In this lecture, we’re going to be talking about complex data types like struct and array. You can think of array as a list in a column, and you can think of struct as almost like a table within a table.
These two concepts are very important when you’re trying to build more compact data sets. The power of this cannot be understated, but it also has very specific use cases because if you’re using these complex data types, they have usability concerns. They’re harder to query, they’re harder to work with, but they are more compact. So knowing who your customer is and knowing who is going to be using this data when you’re modeling data in this way is also critically important.
What is a Dimension?
A lot of times, like when you hear the word dimension, at least like outside of data, you think of like 3D or 2D or 4D, right? You have like the three dimensions, like x, y, and z, and those things kind of define a space or an area or something like that, right? And that’s partially like how this works as well.
In the data realm, Dimensions are usually attributes of an entity. That might be my birthday, it might be my favorite food, it might be the city I live in, it might be like my name.

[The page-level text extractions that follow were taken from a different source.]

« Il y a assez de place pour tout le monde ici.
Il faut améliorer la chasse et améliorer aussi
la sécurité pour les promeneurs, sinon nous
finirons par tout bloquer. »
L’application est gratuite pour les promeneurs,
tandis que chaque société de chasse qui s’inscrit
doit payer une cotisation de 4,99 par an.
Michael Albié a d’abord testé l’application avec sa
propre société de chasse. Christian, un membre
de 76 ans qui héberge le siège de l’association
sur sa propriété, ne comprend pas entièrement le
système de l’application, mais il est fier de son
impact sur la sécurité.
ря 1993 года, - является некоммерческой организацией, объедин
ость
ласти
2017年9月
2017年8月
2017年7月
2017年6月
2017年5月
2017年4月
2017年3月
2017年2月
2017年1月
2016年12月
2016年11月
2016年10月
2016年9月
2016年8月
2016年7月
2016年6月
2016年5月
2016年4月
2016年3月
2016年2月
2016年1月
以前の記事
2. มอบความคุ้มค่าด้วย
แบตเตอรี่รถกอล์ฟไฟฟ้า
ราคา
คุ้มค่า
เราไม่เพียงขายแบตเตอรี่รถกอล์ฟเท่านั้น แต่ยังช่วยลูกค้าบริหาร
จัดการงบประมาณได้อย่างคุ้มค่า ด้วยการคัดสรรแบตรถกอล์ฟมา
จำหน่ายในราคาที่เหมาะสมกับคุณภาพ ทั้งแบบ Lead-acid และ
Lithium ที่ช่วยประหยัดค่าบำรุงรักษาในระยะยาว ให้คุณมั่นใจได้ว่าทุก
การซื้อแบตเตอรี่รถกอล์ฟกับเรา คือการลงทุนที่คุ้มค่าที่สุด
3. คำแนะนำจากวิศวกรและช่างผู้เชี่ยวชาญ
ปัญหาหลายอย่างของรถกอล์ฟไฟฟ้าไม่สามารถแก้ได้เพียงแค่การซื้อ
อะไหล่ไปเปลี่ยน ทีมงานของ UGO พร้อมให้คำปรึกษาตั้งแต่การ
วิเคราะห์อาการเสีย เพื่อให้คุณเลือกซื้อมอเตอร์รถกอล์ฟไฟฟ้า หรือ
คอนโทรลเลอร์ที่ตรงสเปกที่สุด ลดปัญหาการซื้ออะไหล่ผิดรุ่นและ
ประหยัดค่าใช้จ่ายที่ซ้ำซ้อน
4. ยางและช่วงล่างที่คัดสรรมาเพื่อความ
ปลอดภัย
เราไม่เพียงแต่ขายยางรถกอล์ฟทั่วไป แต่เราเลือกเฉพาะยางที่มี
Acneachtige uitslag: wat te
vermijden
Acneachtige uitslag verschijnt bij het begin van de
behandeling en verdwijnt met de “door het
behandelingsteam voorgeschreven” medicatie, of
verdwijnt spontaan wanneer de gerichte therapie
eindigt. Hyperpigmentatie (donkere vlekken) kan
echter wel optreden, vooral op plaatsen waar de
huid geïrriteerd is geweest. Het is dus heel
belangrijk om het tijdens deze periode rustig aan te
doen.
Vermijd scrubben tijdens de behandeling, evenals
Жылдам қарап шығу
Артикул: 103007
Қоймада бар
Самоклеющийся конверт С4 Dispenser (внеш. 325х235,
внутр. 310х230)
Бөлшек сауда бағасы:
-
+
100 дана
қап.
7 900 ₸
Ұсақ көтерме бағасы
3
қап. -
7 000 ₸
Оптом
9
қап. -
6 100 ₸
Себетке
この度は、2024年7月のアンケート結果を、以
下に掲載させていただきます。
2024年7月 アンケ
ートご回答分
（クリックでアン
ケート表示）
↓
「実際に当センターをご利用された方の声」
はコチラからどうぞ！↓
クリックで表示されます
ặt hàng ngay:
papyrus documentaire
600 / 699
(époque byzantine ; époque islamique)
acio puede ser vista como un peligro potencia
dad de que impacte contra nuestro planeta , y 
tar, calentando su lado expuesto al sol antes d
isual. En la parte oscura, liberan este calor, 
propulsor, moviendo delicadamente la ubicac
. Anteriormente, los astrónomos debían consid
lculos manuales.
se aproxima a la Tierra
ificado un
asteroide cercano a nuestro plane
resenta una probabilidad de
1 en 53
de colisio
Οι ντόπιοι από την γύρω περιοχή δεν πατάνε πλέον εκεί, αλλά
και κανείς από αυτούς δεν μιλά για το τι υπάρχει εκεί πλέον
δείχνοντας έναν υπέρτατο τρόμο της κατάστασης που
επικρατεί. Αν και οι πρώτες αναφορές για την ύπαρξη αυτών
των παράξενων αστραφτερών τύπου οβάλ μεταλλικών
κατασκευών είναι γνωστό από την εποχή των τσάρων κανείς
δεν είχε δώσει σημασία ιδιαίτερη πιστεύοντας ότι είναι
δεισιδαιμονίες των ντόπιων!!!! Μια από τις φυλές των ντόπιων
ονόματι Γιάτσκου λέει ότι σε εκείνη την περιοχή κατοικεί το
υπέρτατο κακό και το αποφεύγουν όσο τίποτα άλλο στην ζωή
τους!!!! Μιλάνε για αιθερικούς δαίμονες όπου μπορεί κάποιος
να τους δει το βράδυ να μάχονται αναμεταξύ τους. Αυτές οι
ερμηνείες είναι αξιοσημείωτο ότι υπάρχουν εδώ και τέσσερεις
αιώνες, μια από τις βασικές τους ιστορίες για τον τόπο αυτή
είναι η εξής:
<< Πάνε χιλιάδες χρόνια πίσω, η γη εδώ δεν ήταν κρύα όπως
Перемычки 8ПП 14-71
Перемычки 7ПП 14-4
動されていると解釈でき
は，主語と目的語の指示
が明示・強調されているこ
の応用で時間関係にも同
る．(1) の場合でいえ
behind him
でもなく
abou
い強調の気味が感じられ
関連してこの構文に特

- Some of these dimensions are called identifier dimensions. Identifier dimensions are what uniquely identify an entity. Usually, this is like a user ID, or it might be something like a social security number, or like maybe a device ID if you’re tracking your phones.
- Other dimensions are just attributes. And attributes, they aren’t critical to the identification of that entity, but they help you do other sorts of analyses. And these attributes, generally speaking, come in two flavors:
- Slowly Changing. These attributes evolve over time. For example, someone’s favorite food may change from lasagna to spicy curry as their preferences shift. Since the value changes over time, it is considered a slowly changing dimension. Modeling this requires capturing the time-dependent nature of the attribute to reflect its history accurately.

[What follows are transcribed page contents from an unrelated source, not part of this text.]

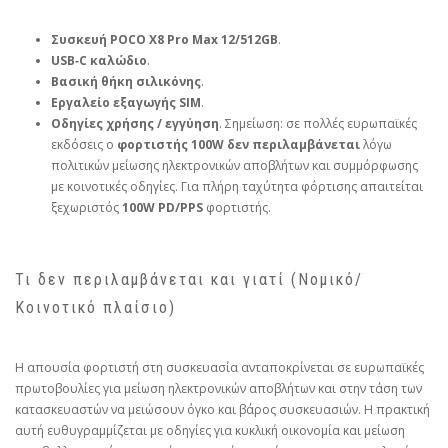
Συσκευή POCO X8 Pro Max 12/512GB
.
USB‑C καλώδιο
.
Βασική θήκη σιλικόνης
.
Εργαλείο εξαγωγής SIM
.
Οδηγίες χρήσης / εγγύηση
. Σημείωση: σε πολλές ευρωπαϊκές
εκδόσεις ο
φορτιστής 100W δεν περιλαμβάνεται
λόγω
πολιτικών μείωσης ηλεκτρονικών αποβλήτων και συμμόρφωσης
με κοινοτικές οδηγίες. Για πλήρη ταχύτητα φόρτισης απαιτείται
ξεχωριστός
100W PD/PPS
φορτιστής.
Τι δεν περιλαμβάνεται και γιατί (Νομικό/
Κοινοτικό πλαίσιο)
Η απουσία φορτιστή στη συσκευασία ανταποκρίνεται σε ευρωπαϊκές
πρωτοβουλίες για μείωση ηλεκτρονικών αποβλήτων και στην τάση των
κατασκευαστών να μειώσουν όγκο και βάρος συσκευασιών. Η πρακτική
αυτή ευθυγραμμίζεται με οδηγίες για κυκλική οικονομία και μείωση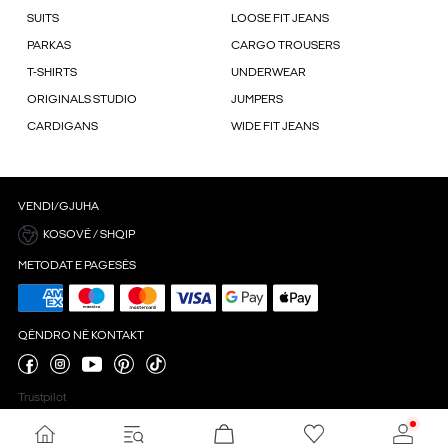
SUITS
LOOSE FIT JEANS
PARKAS
CARGO TROUSERS
T-SHIRTS
UNDERWEAR
ORIGINALS STUDIO
JUMPERS
CARDIGANS
WIDE FIT JEANS
VENDI/GJUHA
KOSOVË / SHQIP
METODAT E PAGESËS
QËNDRO NË KONTAKT
Trustpilot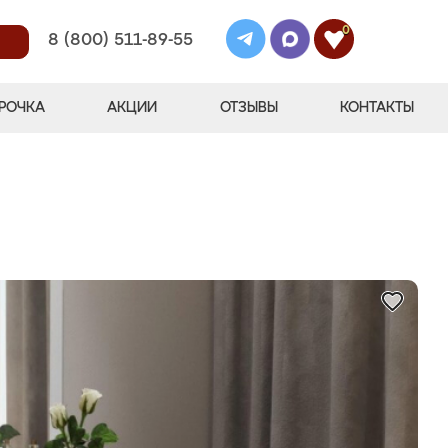
0
8 (800) 511-89-55
РОЧКА
АКЦИИ
ОТЗЫВЫ
КОНТАКТЫ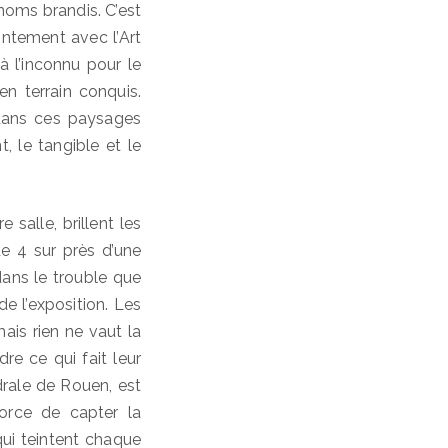
 noms brandis. C’est
intement avec l’Art
à l’inconnu pour le
en terrain conquis.
dans ces paysages
t, le tangible et le
salle, brillent les
e 4 sur près d’une
dans le trouble que
e l’exposition. Les
ais rien ne vaut la
re ce qui fait leur
drale de Rouen, est
force de capter la
qui teintent chaque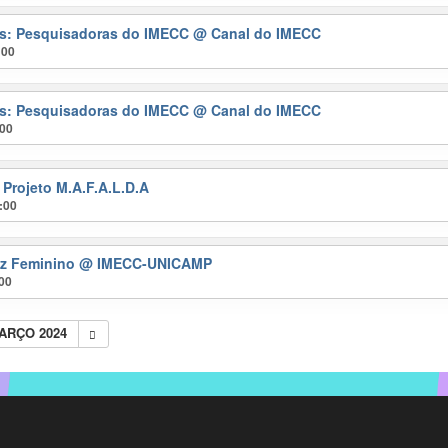
ras: Pesquisadoras do IMECC
@ Canal do IMECC
:00
ras: Pesquisadoras do IMECC
@ Canal do IMECC
:00
 Projeto M.A.F.A.L.D.A
:00
ez Feminino
@ IMECC-UNICAMP
:00
ARÇO 2024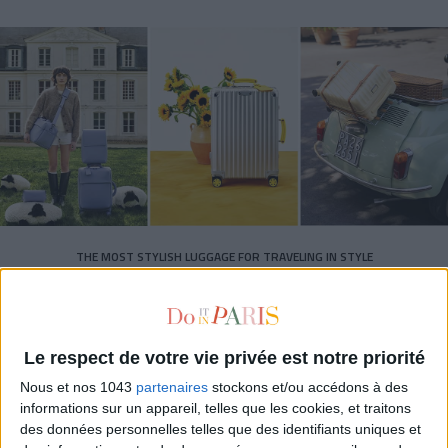
THE MOST STYLISH LUGGAGE FOR TRAVELING IN STYLE
Le respect de votre vie privée est notre priorité
Nous et nos 1043
partenaires
stockons et/ou accédons à des
informations sur un appareil, telles que les cookies, et traitons
des données personnelles telles que des identifiants uniques et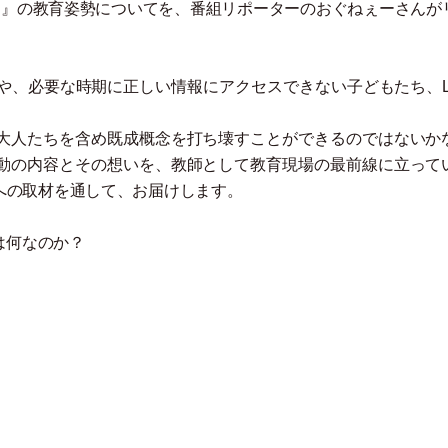
）
』の教育姿勢についてを、番組リポーターのおぐねぇーさんが
、必要な時期に正しい情報にアクセスできない子どもたち、LG
大人たちを含め既成概念を打ち壊すことができるのではないか
動の内容とその想いを、教師として教育現場の最前線に立って
への取材を通して、お届けします。
は何なのか？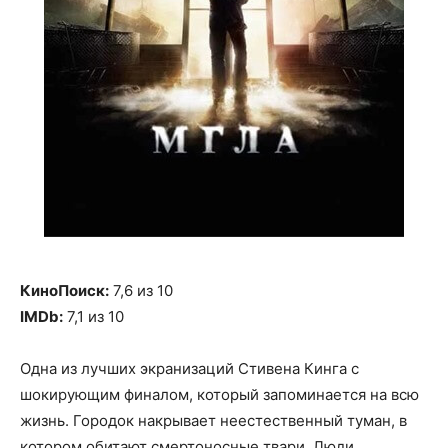
КиноПоиск:
7,6 из 10
IMDb:
7,1 из 10
Одна из лучших экранизаций Стивена Кинга с
шокирующим финалом, который запоминается на всю
жизнь. Городок накрывает неестественный туман, в
котором обитают смертоносные твари. Люди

- Fixed. A These attributes remain constant over time. For instance, a person’s birthday or the manufacturer of a phone (e.g., Apple or Samsung) cannot change. Fixed dimensions are easier to model because their values are permanent.

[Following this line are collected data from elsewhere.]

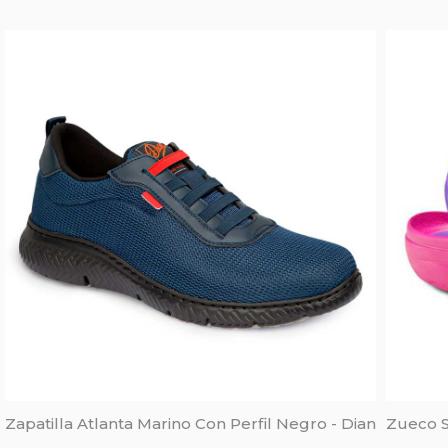
Zapatilla Atlanta Marino Con Perfil Negro - Dian
Zueco Sa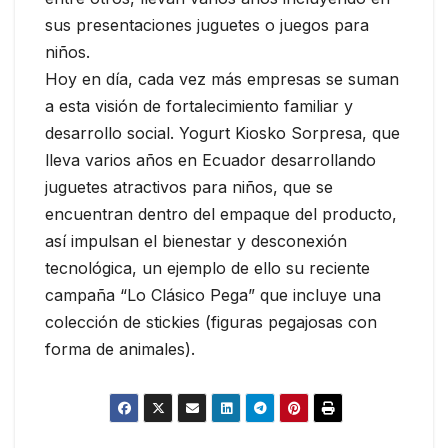
sus presentaciones juguetes o juegos para
niños.
Hoy en día, cada vez más empresas se suman
a esta visión de fortalecimiento familiar y
desarrollo social. Yogurt Kiosko Sorpresa, que
lleva varios años en Ecuador desarrollando
juguetes atractivos para niños, que se
encuentran dentro del empaque del producto,
así impulsan el bienestar y desconexión
tecnológica, un ejemplo de ello su reciente
campaña “Lo Clásico Pega” que incluye una
colección de stickies (figuras pegajosas con
forma de animales).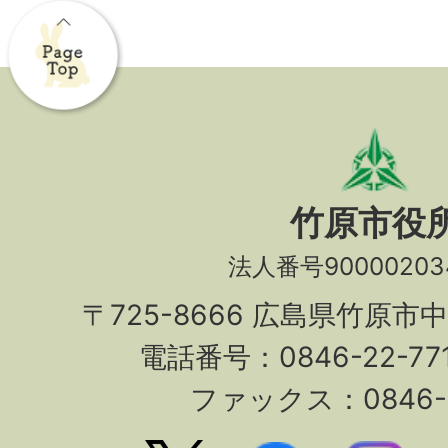
竹原市役
法人番号90000203
〒725-8666 広島県竹原市
電話番号：0846-22-7
ファックス：0846-2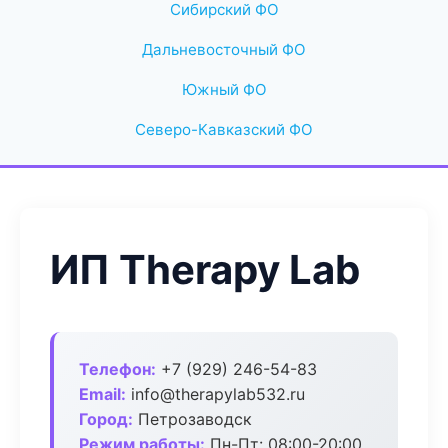
Сибирский ФО
Дальневосточный ФО
Южный ФО
Северо-Кавказский ФО
ИП Therapy Lab
Телефон:
+7 (929) 246-54-83
Email:
info@therapylab532.ru
Город:
Петрозаводск
Режим работы:
Пн-Пт: 08:00-20:00,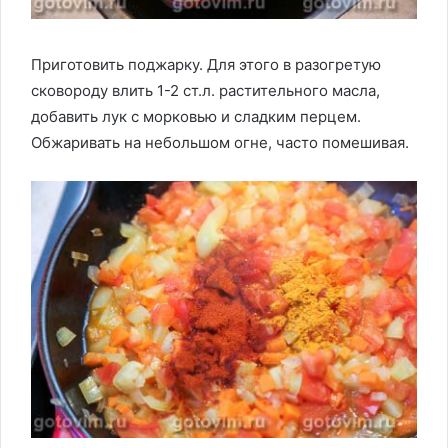
Приготовить поджарку. Для этого в разогретую
сковороду влить 1-2 ст.л. растительного масла,
добавить лук с морковью и сладким перцем.
Обжаривать на небольшом огне, часто помешивая.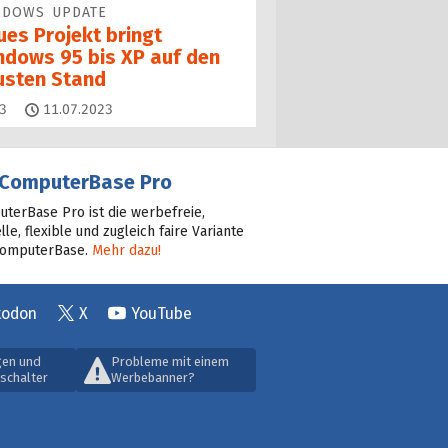
NDOWS UPDATE
ues Projekt bringt
ndows 95 bis XP auf den
usten Stand
Kommentare
3
11.07.2023
ComputerBase Pro
terBase Pro ist die werbefreie,
lle, flexible und zugleich faire Variante
ComputerBase.
Mehr dazu!
todon
X
YouTube
gen und
Probleme mit einem
schalter
Werbebanner?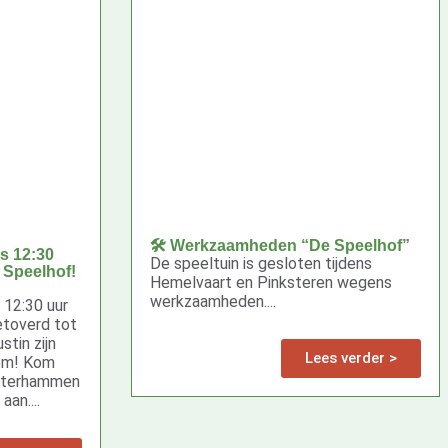
🛠️ Werkzaamheden “De Speelhof”
s 12:30
De speeltuin is gesloten tijdens
 Speelhof!
Hemelvaart en Pinksteren wegens
werkzaamheden....
12:30 uur
etoverd tot
stin zijn
Lees verder >
om! Kom
boterhammen
aan....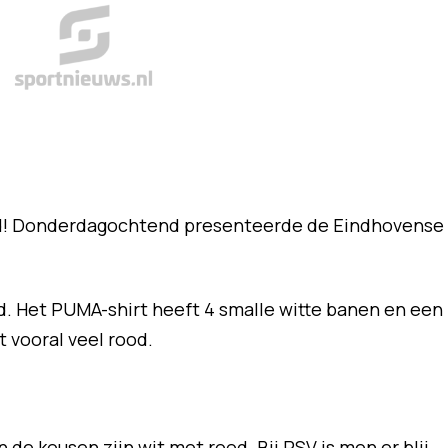
end! Donderdagochtend presenteerde de Eindhovense
. Het PUMA-shirt heeft 4 smalle witte banen en een
t vooral veel rood.
n de kousen zijn wit met rood. Bij PSV is men er blij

When modeling dimensions, distinguishing between these two types is essential, as slowly changing dimensions often require more effort to track and update over time, while fixed dimensions are straightforward.
Knowing your Consumer
The first step in data modeling is understanding who will use the data and tailoring it to their needs:
- Data Analysts and Scientists:
Datasets for analysts and scientists should be simple and easy to work with. Columns should have clear names, use primitive data types like decimals or strings, and allow for straightforward calculations like sums or averages. Avoid making datasets overly complex, as this will hinder their usability. - Data Engineers:
Engineers often handle complex data structures, so using nested types like structs and arrays is acceptable. These formats can improve compactness and efficiency. In advanced roles, engineers may create master datasets—centralized, reusable datasets that multiple pipelines depend on. Engineers are expected to handle complex data formats in their workflows. - Machine Learning Models:
Models typically require flattened data, with an identifier column and feature values in simple formats like decimals or categories. While some models can handle more complex structures, most prefer primitive data types that are straightforward to process. Naming conventions are less critical for models, as they focus on the structure and content rather than column names. - Customers:
Customers generally prefer consuming insights visually through charts and graphs. These visualizations should be annotated and easy to interpret. Only in rare cases, such as with highly analytical customers, might you deliver raw or semi-processed data directly to them.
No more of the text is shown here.